Montag, 20. März 2017

"The Filling Station" - START 2017

Sa. 04. März 2017 - Saisoneröffnung in Süd-Limburg

"The Filling Station" - Good Food, Good Feeling!

Vier Monate Winterpause für unser Team – jetzt geht es endlich wieder los!!!
Zum Tourstart geht’s  weil’s dort so schön ist  in die Region Süd-Limburg.




Treffen am McD-Hückelhoven  Eins unter Vollbesetzung.



Thomas kommt mit seinem neuen mächtigen Honda-Cross-Tourer in Schwarz/Rot und Birgit führt heute ihre Yamaha MT07 aus. Also gibt es leider keine der tollen Sozia-Tourbilder – nur fröhliche Bikerinnen und Biker bei Kaffee & Kuchen ;-)




So früh in der Saison geht es etwas später los, fahren wir nicht so weit und sind etwas früher zurück  so zum Eingewöhnen :-)

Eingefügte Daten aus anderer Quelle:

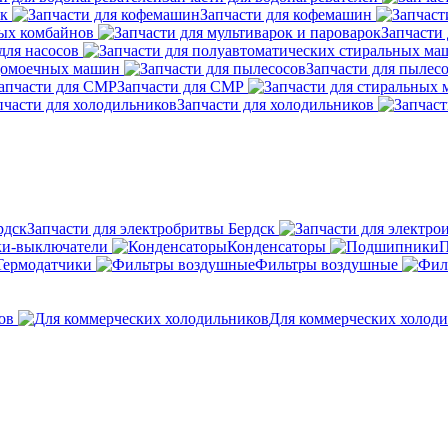
ок
Запчасти для кофемашин
ных комбайнов
Запчасти 
для насосов
удомоечных машин
Запчасти для пылес
Запчасти для СМР
Запчасти для холодильников
Запчасти для электробритвы Бердск
и-выключатели
Конденсаторы
Термодатчики
Фильтры воздушные
ов
Для коммерческих холод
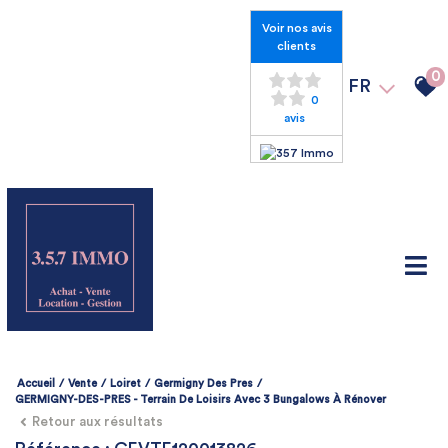
Voir nos avis
clients
0
FR
0
avis
Accueil
Vente
Loiret
Germigny Des Pres
GERMIGNY-DES-PRES - Terrain De Loisirs Avec 3 Bungalows À Rénover
Retour aux résultats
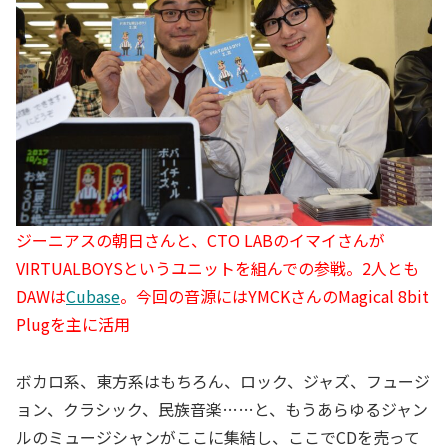
ジーニアスの朝日さんと、CTO LABのイマイさんが
VIRTUALBOYSというユニットを組んでの参戦。2人とも
DAWは
Cubase
。今回の音源にはYMCKさんのMagical 8bit
Plugを主に活用
ボカロ系、東方系はもちろん、ロック、ジャズ、フュージ
ョン、クラシック、民族音楽……と、もうあらゆるジャン
ルのミュージシャンがここに集結し、ここでCDを売って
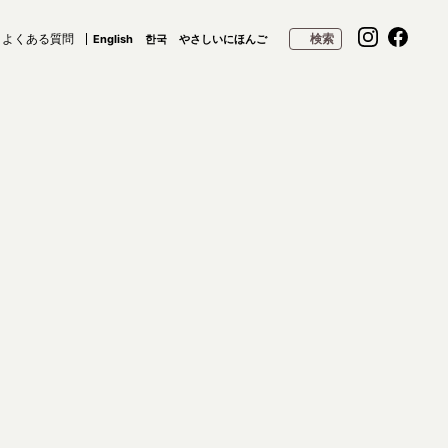
よくある質問
検索
English
한국
やさしいにほんご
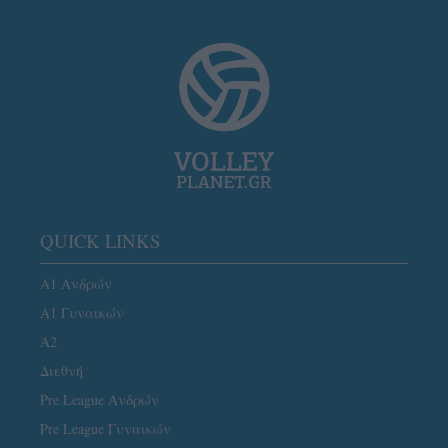
QUICK LINKS
Α1 Ανδρών
Α1 Γυναικών
A2
Διεθνή
Pre League Ανδρών
Pre League Γυναικών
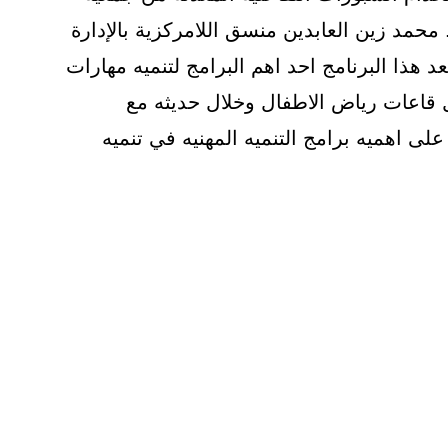
محمد زين العابدين منسق اللامركزية بالإدارة
عد هذا البرنامج احد اهم البرامج لتنميه مهارات
خل قاعات رياض الاطفال وخلال حديثه مع
على اهميه برامج التنميه المهنيه في تنميه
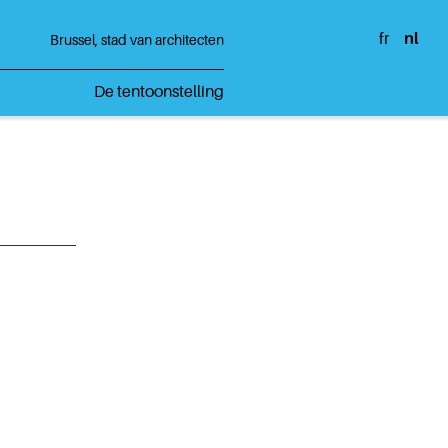
fr
nl
Brussel, stad van architecten
De tentoonstelling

Erst einmal geht es auf kleinen Straßen in Richtung Niederlande. Einige neue Wege sind dabei – und auch ein paar schöne Kurven.




Die alte Festungsstadt „Stevensweert“ liegt besonders schön an der Maas.




Später im Jahr ist der Marktplatz und die umliegenden Cafés und Restaurants immer gut besucht und vom Platz neben der historischen Kanone schaut man weit auf das Maasland und auf den regen Verkehr der vielen Sport- und Freizeitboote der nahegelegenen Stevensweerter Marina.



Nach einer gemütlichen Fahrt durch die beschaulichen Maasdörfer geht es bei Stein per Autobahnbrücke über die Maas nach Lanaken  in Belgien – unser Ziel  „The Filling Station“




Seit 2012 sind wir wieder einmal in diesem außergewöhnlichen Lokal.





Das Essen ist typisch amerikanisch mit einer großen Auswahl an American Burgers, Chicken Wings, Spare-rips und Stakes.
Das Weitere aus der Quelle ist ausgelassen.